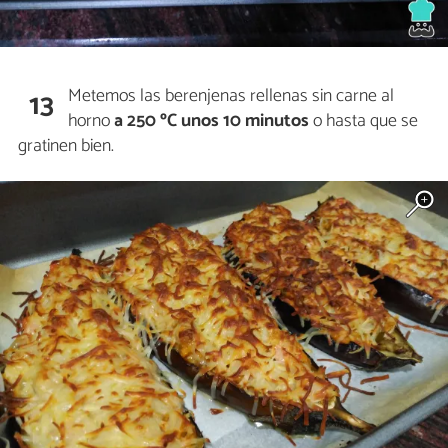
Metemos las berenjenas rellenas sin carne al
13
horno
a 250 ºC unos 10 minutos
o hasta que se
gratinen bien.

WORK TASK → Write out the entries above verbatim, without pictures.

SOLUTION TO THIS EXERCISE →
Metemos las berenjenas rellenas sin carne al
13
horno
a 250 ºC unos 10 minutos
o hasta que se
gratinen bien.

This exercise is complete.